I don't know exactly – because I haven't actually scripted it yet [laughs] – but I'd say it's about a year.

You, obviously, do a lot of writing for television. Do you find writing for comics to be a pretty similar process, or do you approach things differently when you don't have a team of actors delivering your dialog?

It's very similar, in a lot of ways. I'm still collaborating with artists. You're right, there are no actors to collaborate with, but particularly with the stuff I've been doing recently since Gargoyles or Young Justice or Star Wars, they're all based on television shows. The actors' voices are all very much in my head.
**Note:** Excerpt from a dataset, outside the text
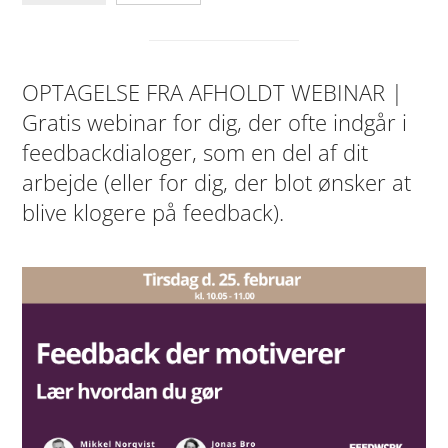
OPTAGELSE FRA AFHOLDT WEBINAR |
Gratis webinar for dig, der ofte indgår i
feedbackdialoger, som en del af dit
arbejde (eller for dig, der blot ønsker at
blive klogere på feedback).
So it's very much like writing a script where you've already got a cast for, and you're writing to the actors' strength, and pretty soon that begins to define who these characters are and how they speak, and how they talk. This has a combination of characters from the show – Kanan, in particular – and original characters in it. But even then, I'll sort of try and mentally cast those roles and sort of hold that dialog in my head.

So in a lot of ways, it's very similar. There's certain advantages to the printed page, in the sense that a viewer can sort of study it a little more, since it's not literally moving past them as they go. But you want your reader to be able to be able to flow through a story, and not be constantly stuck or having to look backwards, or that kind of thing. So in some ways, the goals are the same and the ideas are the same.

A big difference is page count, because a single issue of a comic book equates to about an act of a television show. So if you're doing five issues, like this Kanan story, story-wise it's about as much content as a couple episodes. So that's different, but basically it still amounts to writing the same type of material you're writing for a television show.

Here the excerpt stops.